Placed in two positions – one between the ninth and 10th ribs and another on the abdomen – the sticking plaster-like devices track the rate and volume of the wearer’s respiration by measuring the local strain on the application areas. According to UCI, the information gleaned could, in the case of asthma, help warn of an oncoming attack.
“The current standard of care in respiration monitoring is a pulmonary function test that’s often difficult to perform and limited in terms of the snapshot it provides of a patient’s respiratory health – meaning problems can sometimes be missed,” said Michael Chu, UCI graduate student researcher in biomedical engineering and lead author of a paper on the innovation published in npj Digital Medicine. “Our new stretch sensors allow users to walk around and go about their lives while vital information on the health of their lungs is being collected.”
The strain sensor devices are made by applying a very thin layer of metal to a sheet of plastic and then heat-shrinking it to cause corrugation. The film is then transferred to a soft, stretchy material – similar to small bandage – that can be adhered to a patient. Signals from embedded sensors can be transmitted via Bluetooth to be displayed on a smartphone app.
The strain sensor devices were developed in the lab of Michelle Khine, UCI professor of biomedical engineering whose newborn son was confined to a neonatal intensive care unit that was connected to an array of machines that supplied oxygen and monitored his breathing.

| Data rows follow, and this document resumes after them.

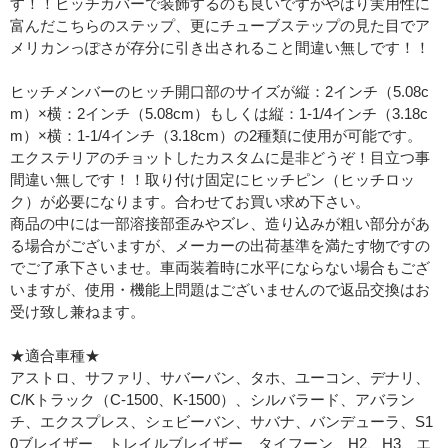
す！！ヒッチカバーで装飾するのも良いですがやはり実用性に
富んだこちらのステップ、更にチューブステップの見た目でア
メリカンっぽさが存分に引き出されること間違い無しです！！
ヒッチメンバーのヒッチ開口部のサイズが縦：2インチ（5.08c
m）×横：2インチ（5.08cm）もしくは縦：1-1/4インチ（3.18c
m）×横：1-1/4インチ（3.18cm）の2種類に使用が可能です。
エクステリアのチョットしたカスタムに是非どうぞ！目立つ事
間違い無しです！！取り付け固定にヒッチピン（ヒッチロッ
ク）が必要になります。合わせてお買い求め下さい。
商品の中には一部溶接部歪みやズレ、造り込みが粗い部分があ
る場合がございますが、メーカーの出荷基準を満たす物ですの
でご了承下さいませ。車両装着時に水平にならない場合もござ
いますが、使用・機能上問題はございませんので返品交換はお
受け致し兼ねます。
★適合車種★
アストロ、サファリ、サバーバン、タホ、ユーコン、デナリ、
C/Kトラック（C-1500、K-1500）、シルバラード、アバラン
チ、エクスプレス、シェビーバン、サバナ、バンデューラ、S1
0ブレイザー、トレイルブレイザー、タイフーン、H2、H3、エ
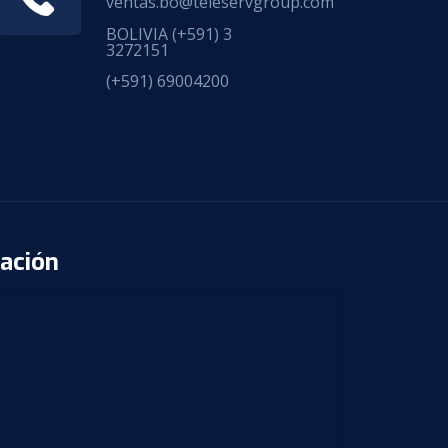
ventas.bo@teleservgroup.com
BOLIVIA
(+591) 3
3272151
(+591) 69004200
ación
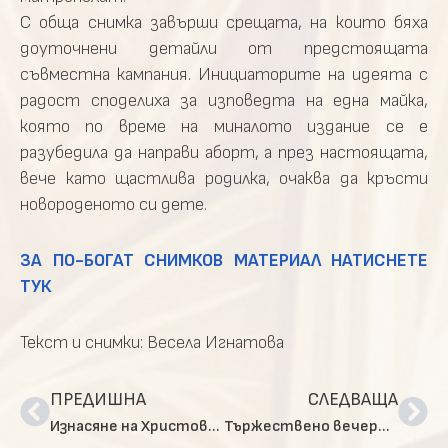
С обща снимка завърши срещата, на които бяха
доуточнени детайли от предстоящата
съвместна кампания. Инициаторите на идеята с
радост споделиха за изповедта на една майка,
която по време на миналото издание се е
разубедила да направи аборт, а през настоящата,
вече като щастлива родилка, очаква да кръсти
новороденото си дете.
ЗА ПО-БОГАТ СНИМКОВ МАТЕРИАЛ НАТИСНЕТЕ
ТУК
Текст и снимки: Весела Игнатова
ПРЕДИШНА
СЛЕДВАЩА
Изнасяне на Христовата плащаница в катедралния храм „Св. Неделя“
Тържествено вечерно богослужение, в чест на празника „Покров Богородичен“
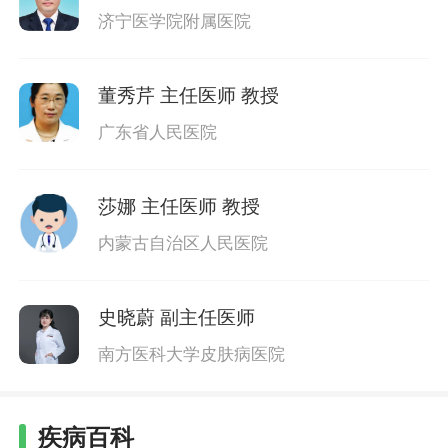
济宁医学院附属医院
董秀芹
主任医师 教授
广东省人民医院
莎娜
主任医师 教授
内蒙古自治区人民医院
史晓蔚
副主任医师
南方医科大学皮肤病医院
疾病百科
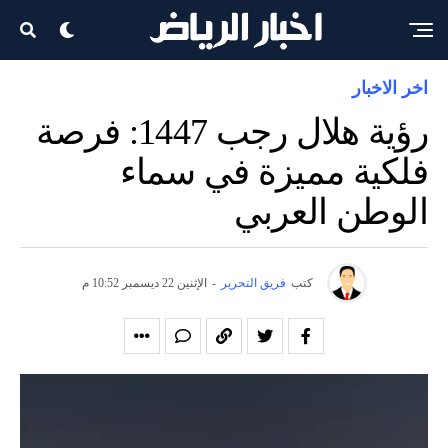
اخر الاخبار
رؤية هلال رجب 1447: فرصة
فلكية مميزة في سماء
الوطن العربي
كتب
فريق التحرير
-
الإثنين 22 ديسمبر 10:52 م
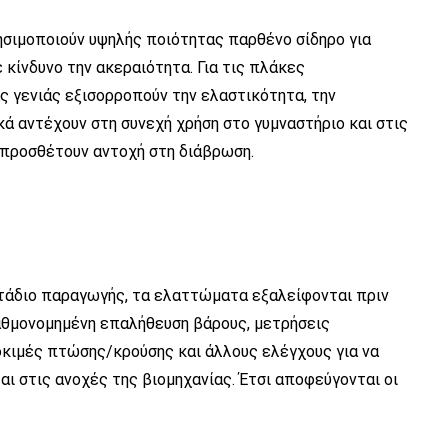
σιμοποιούν υψηλής ποιότητας παρθένο σίδηρο για
 κίνδυνο την ακεραιότητα. Για τις πλάκες
 γενιάς εξισορροπούν την ελαστικότητα, την
κά αντέχουν στη συνεχή χρήση στο γυμναστήριο και στις
προσθέτουν αντοχή στη διάβρωση.
στάδιο παραγωγής, τα ελαττώματα εξαλείφονται πριν
αθμονομημένη επαλήθευση βάρους, μετρήσεις
κιμές πτώσης/κρούσης και άλλους ελέγχους για να
ι στις ανοχές της βιομηχανίας. Έτσι αποφεύγονται οι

“Despite having his whole tiny body covered in sensors, all the hospital staff could get was respiration rate information. If you looked at the vitals monitor, you’d see this waveform, so it looked like they were getting [respiration volume] information, but they weren’t,” Khine said. “I felt so helpless with my child just lying in this box. I wasn’t allowed to carry him for eight days, so it was heartbreaking – but also frustrating to see all of these wires hooked up to him but not giving all the information we wanted.”
She said those days in the hospital following the birth of her son were strongly motivating to her as a biomedical engineer: “I sent some pictures of him all wired up to my students, and I said: ‘We have to be able to do better than this.”
So far, members of the Khine lab have tested the new technology on healthy subjects, but there are plans for a pilot trial with a small number of asthma sufferers in the coming months.